When she was safe with him, bandaged and sleeping soundly, he showered, his worry and fury finally beginning to dim. But he also became filled with a new resolve. He knew she couldn't die. But she could fucking hurt. And he was done allowing her to get strangled and stabbed and beaten each night. He wouldn't have it anymore.

After dressing, he slipped away, returning to the beach to see if he could do anything to help her finish this infernal competition. After her two days of competing without Sebastian, she was thirteen points away from the finals.

The exact number of points she'd sacrificed for him.

He still couldn't believe she'd given up that box. He'd checked his pockets for it but he'd lost it. Which was understandable, considering his fall and then his crawl across the riverbank.

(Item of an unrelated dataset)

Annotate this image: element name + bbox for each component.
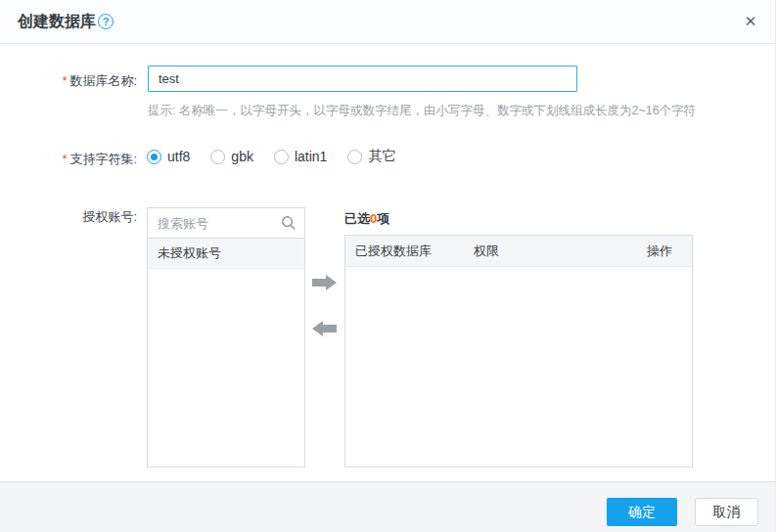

At the beach, he spied an opportunity, and acted on it. If he couldn't remove the prize from the competition, he could remove the competition from the prize. He returned to Kaderin within fifteen minutes, shaking snow out of his hair.

When he joined her in bed, she nestled into the pillow and murmured, 'You smell nice.'

He carefully tucked her against him, reminded that she fit him so perfectly.

Her breaths grew light and quick, but they always did when she slept. She twitched and gave a soft moan. He petted her hair, soothing her.